3. Statement: The term of the expanded form of the given binomial expression is [tex]\( 10 x y^{\circ} \)[/tex].
- Here, we identify that [tex]\( x \)[/tex] and [tex]\( y^{\circ} \)[/tex] (assume this means [tex]\( y \)[/tex] with [tex]\( y^1 \)[/tex]).
- Comparing [tex]\( T_{k+1} = \binom{10}{k} x^{10-k} y^k \)[/tex] with [tex]\( 10 x y^1\)[/tex], we get:
[tex]\[
10 - k = 1 \quad \text{and} \quad k = 1
\][/tex]
[tex]\[
T_{2} = \binom{10}{1} x^9 y
\][/tex]
[tex]\[
\binom{10}{1} = \frac{10!}{1!9!} = 10
\][/tex]
- Therefore, [tex]\( k = 1 \)[/tex]. The second term [tex]\( T_2 \)[/tex] in the expanded form indeed matches [tex]\( 10 x y^1 \)[/tex].
In conclusion:
- The third term [tex]\( \binom{10}{2} x^8 y^2 \)[/tex] is [tex]\( 45 x^8 y^2 \)[/tex].
- The sixth term [tex]\( \binom{10}{5} x^5 y^5 \)[/tex] is [tex]\( 252 x^5 y^5 \)[/tex].
- The second term [tex]\( \binom{10}{1} x^9 y \)[/tex] is [tex]\( 10 x y \)[/tex].
[tex]\[
(x + y)^n = \sum_{k=0}^{n} \binom{n}{k} x^{n-k} y^k
\][/tex]
where [tex]\( \binom{n}{k} \)[/tex] is the binomial coefficient, which can be calculated as:
[tex]\[
\binom{n}{k} = \frac{n!}{k!(n-k)!}
\][/tex]
Let's consider the general term in the expansion of [tex]\( (x + y)^n \)[/tex]:
[tex]\[
T_{k+1} = \binom{n}{k} x^{n-k} y^k
\][/tex]
Following the given statements using the binomial expansion of [tex]\( (x + y)^{10} \)[/tex]:
1. Statement: The term of the expanded form of the given binomial expression is [tex]\( 45 x^8 y^2 \)[/tex].
- Here, we identify that [tex]\( n = 10 \)[/tex], [tex]\( x^{8} \)[/tex], and [tex]\( y^{2} \)[/tex].
- Comparing [tex]\(T_{k+1} = \binom{10}{k} x^{10-k} y^k\)[/tex] with [tex]\( 45 x^8 y^2 \)[/tex], we get:
[tex]\[
10 - k = 8 \quad \text{and} \quad k = 2
\][/tex]
[tex]\[
T_{3} = \binom{10}{2} x^8 y^2
\][/tex]
[tex]\[
\binom{10}{2} = \frac{10!}{2!8!} = 45
\][/tex]
- Therefore, [tex]\( k = 2 \)[/tex]. The third term [tex]\( T_3 \)[/tex] in expanded form indeed matches [tex]\( 45 x^8 y^2 \)[/tex].
2. Statement: The term of the expanded form of the given binomial expression is [tex]\( 252 x^5 y^5 \)[/tex].
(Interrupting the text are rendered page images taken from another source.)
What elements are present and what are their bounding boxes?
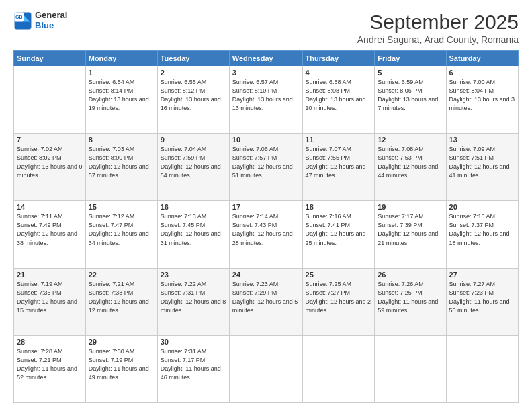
day-info: Sunrise: 7:31 AMSunset: 7:17 PMDaylight:…: [161, 347, 226, 382]
day-info: Sunrise: 7:17 AMSunset: 7:39 PMDaylight:…: [378, 212, 443, 247]
day-info: Sunrise: 7:08 AMSunset: 7:53 PMDaylight:…: [378, 145, 443, 180]
calendar-cell: 5Sunrise: 6:59 AMSunset: 8:06 PMDaylight…: [375, 66, 446, 134]
calendar-cell: 25Sunrise: 7:25 AMSunset: 7:27 PMDayligh…: [302, 268, 375, 335]
calendar-cell: 14Sunrise: 7:11 AMSunset: 7:49 PMDayligh…: [14, 201, 86, 268]
calendar-table: SundayMondayTuesdayWednesdayThursdayFrid…: [13, 50, 519, 403]
calendar-cell: 12Sunrise: 7:08 AMSunset: 7:53 PMDayligh…: [375, 134, 446, 201]
calendar-cell: [14, 66, 86, 134]
calendar-cell: 15Sunrise: 7:12 AMSunset: 7:47 PMDayligh…: [85, 201, 157, 268]
calendar-cell: 21Sunrise: 7:19 AMSunset: 7:35 PMDayligh…: [14, 268, 86, 335]
calendar-cell: 29Sunrise: 7:30 AMSunset: 7:19 PMDayligh…: [85, 335, 157, 402]
calendar-cell: 9Sunrise: 7:04 AMSunset: 7:59 PMDaylight…: [157, 134, 229, 201]
day-number: 14: [17, 203, 83, 211]
day-info: Sunrise: 7:04 AMSunset: 7:59 PMDaylight:…: [161, 145, 226, 180]
day-number: 10: [232, 136, 300, 144]
calendar-cell: 19Sunrise: 7:17 AMSunset: 7:39 PMDayligh…: [375, 201, 446, 268]
day-number: 24: [232, 271, 300, 279]
calendar-cell: 6Sunrise: 7:00 AMSunset: 8:04 PMDaylight…: [446, 66, 518, 134]
day-info: Sunrise: 6:58 AMSunset: 8:08 PMDaylight:…: [306, 78, 372, 113]
day-info: Sunrise: 6:59 AMSunset: 8:06 PMDaylight:…: [378, 78, 443, 113]
calendar-day-header: Sunday: [14, 51, 86, 66]
day-info: Sunrise: 7:03 AMSunset: 8:00 PMDaylight:…: [89, 145, 154, 180]
calendar-cell: 28Sunrise: 7:28 AMSunset: 7:21 PMDayligh…: [14, 335, 86, 402]
calendar-week-row: 14Sunrise: 7:11 AMSunset: 7:49 PMDayligh…: [14, 201, 519, 268]
day-info: Sunrise: 7:02 AMSunset: 8:02 PMDaylight:…: [17, 145, 83, 180]
day-number: 4: [306, 68, 372, 77]
calendar-day-header: Monday: [85, 51, 157, 66]
calendar-cell: 30Sunrise: 7:31 AMSunset: 7:17 PMDayligh…: [157, 335, 229, 402]
calendar-cell: 17Sunrise: 7:14 AMSunset: 7:43 PMDayligh…: [229, 201, 302, 268]
day-info: Sunrise: 7:19 AMSunset: 7:35 PMDaylight:…: [17, 280, 83, 315]
day-number: 20: [449, 203, 515, 211]
calendar-cell: 3Sunrise: 6:57 AMSunset: 8:10 PMDaylight…: [229, 66, 302, 134]
day-info: Sunrise: 7:07 AMSunset: 7:55 PMDaylight:…: [306, 145, 372, 180]
day-number: 9: [161, 136, 226, 144]
calendar-cell: 13Sunrise: 7:09 AMSunset: 7:51 PMDayligh…: [446, 134, 518, 201]
day-info: Sunrise: 7:21 AMSunset: 7:33 PMDaylight:…: [89, 280, 154, 315]
day-number: 16: [161, 203, 226, 211]
calendar-cell: [302, 335, 375, 402]
logo: GB General Blue: [13, 11, 67, 31]
day-number: 30: [161, 338, 226, 346]
day-info: Sunrise: 7:23 AMSunset: 7:29 PMDaylight:…: [232, 280, 300, 315]
day-info: Sunrise: 7:06 AMSunset: 7:57 PMDaylight:…: [232, 145, 300, 180]
day-number: 5: [378, 68, 443, 77]
subtitle: Andrei Saguna, Arad County, Romania: [357, 34, 519, 45]
day-number: 12: [378, 136, 443, 144]
day-number: 11: [306, 136, 372, 144]
day-number: 29: [89, 338, 154, 346]
calendar-cell: 23Sunrise: 7:22 AMSunset: 7:31 PMDayligh…: [157, 268, 229, 335]
day-info: Sunrise: 6:54 AMSunset: 8:14 PMDaylight:…: [89, 78, 154, 113]
day-info: Sunrise: 7:00 AMSunset: 8:04 PMDaylight:…: [449, 78, 515, 113]
day-number: 28: [17, 338, 83, 346]
page: GB General Blue September 2025 Andrei Sa…: [0, 0, 532, 411]
calendar-cell: 18Sunrise: 7:16 AMSunset: 7:41 PMDayligh…: [302, 201, 375, 268]
day-info: Sunrise: 7:14 AMSunset: 7:43 PMDaylight:…: [232, 212, 300, 247]
calendar-cell: 20Sunrise: 7:18 AMSunset: 7:37 PMDayligh…: [446, 201, 518, 268]
calendar-week-row: 28Sunrise: 7:28 AMSunset: 7:21 PMDayligh…: [14, 335, 519, 402]
calendar-cell: 7Sunrise: 7:02 AMSunset: 8:02 PMDaylight…: [14, 134, 86, 201]
day-number: 19: [378, 203, 443, 211]
day-info: Sunrise: 7:30 AMSunset: 7:19 PMDaylight:…: [89, 347, 154, 382]
calendar-day-header: Saturday: [446, 51, 518, 66]
day-info: Sunrise: 7:13 AMSunset: 7:45 PMDaylight:…: [161, 212, 226, 247]
day-info: Sunrise: 7:27 AMSunset: 7:23 PMDaylight:…: [449, 280, 515, 315]
calendar-cell: 22Sunrise: 7:21 AMSunset: 7:33 PMDayligh…: [85, 268, 157, 335]
day-number: 27: [449, 271, 515, 279]
calendar-cell: 2Sunrise: 6:55 AMSunset: 8:12 PMDaylight…: [157, 66, 229, 134]
title-block: September 2025 Andrei Saguna, Arad Count…: [357, 11, 519, 45]
calendar-cell: 26Sunrise: 7:26 AMSunset: 7:25 PMDayligh…: [375, 268, 446, 335]
day-number: 22: [89, 271, 154, 279]
day-info: Sunrise: 7:16 AMSunset: 7:41 PMDaylight:…: [306, 212, 372, 247]
calendar-cell: 11Sunrise: 7:07 AMSunset: 7:55 PMDayligh…: [302, 134, 375, 201]
day-info: Sunrise: 7:22 AMSunset: 7:31 PMDaylight:…: [161, 280, 226, 315]
svg-text:GB: GB: [15, 15, 23, 19]
day-number: 13: [449, 136, 515, 144]
day-info: Sunrise: 7:26 AMSunset: 7:25 PMDaylight:…: [378, 280, 443, 315]
day-info: Sunrise: 7:28 AMSunset: 7:21 PMDaylight:…: [17, 347, 83, 382]
day-info: Sunrise: 7:09 AMSunset: 7:51 PMDaylight:…: [449, 145, 515, 180]
day-number: 26: [378, 271, 443, 279]
calendar-week-row: 1Sunrise: 6:54 AMSunset: 8:14 PMDaylight…: [14, 66, 519, 134]
calendar-cell: [446, 335, 518, 402]
calendar-cell: [375, 335, 446, 402]
day-info: Sunrise: 7:11 AMSunset: 7:49 PMDaylight:…: [17, 212, 83, 247]
day-number: 17: [232, 203, 300, 211]
logo-icon: GB: [13, 11, 32, 30]
day-number: 1: [89, 68, 154, 77]
main-title: September 2025: [357, 11, 519, 33]
day-info: Sunrise: 6:57 AMSunset: 8:10 PMDaylight:…: [232, 78, 300, 113]
day-info: Sunrise: 7:12 AMSunset: 7:47 PMDaylight:…: [89, 212, 154, 247]
calendar-cell: 10Sunrise: 7:06 AMSunset: 7:57 PMDayligh…: [229, 134, 302, 201]
calendar-cell: 8Sunrise: 7:03 AMSunset: 8:00 PMDaylight…: [85, 134, 157, 201]
day-number: 2: [161, 68, 226, 77]
day-number: 18: [306, 203, 372, 211]
day-number: 6: [449, 68, 515, 77]
day-info: Sunrise: 7:18 AMSunset: 7:37 PMDaylight:…: [449, 212, 515, 247]
day-number: 7: [17, 136, 83, 144]
calendar-week-row: 21Sunrise: 7:19 AMSunset: 7:35 PMDayligh…: [14, 268, 519, 335]
day-info: Sunrise: 7:25 AMSunset: 7:27 PMDaylight:…: [306, 280, 372, 315]
day-number: 23: [161, 271, 226, 279]
day-number: 25: [306, 271, 372, 279]
calendar-cell: 27Sunrise: 7:27 AMSunset: 7:23 PMDayligh…: [446, 268, 518, 335]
- Here, we identify that [tex]\( x^5 \)[/tex] and [tex]\( y^5 \)[/tex].
- Comparing [tex]\( T_{k+1} = \binom{10}{k} x^{10-k} y^k \)[/tex] with [tex]\( 252 x^5 y^5 \)[/tex], we get:
[tex]\[
10 - k = 5 \quad \text{and} \quad k = 5
\][/tex]
[tex]\[
T_{6} = \binom{10}{5} x^5 y^5
\][/tex]
[tex]\[
\binom{10}{5} = \frac{10!}{5!5!} = 252
\][/tex]
- Therefore, [tex]\( k = 5 \)[/tex]. The sixth term [tex]\( T_6 \)[/tex] in expanded form indeed matches [tex]\( 252 x^5 y^5 \)[/tex].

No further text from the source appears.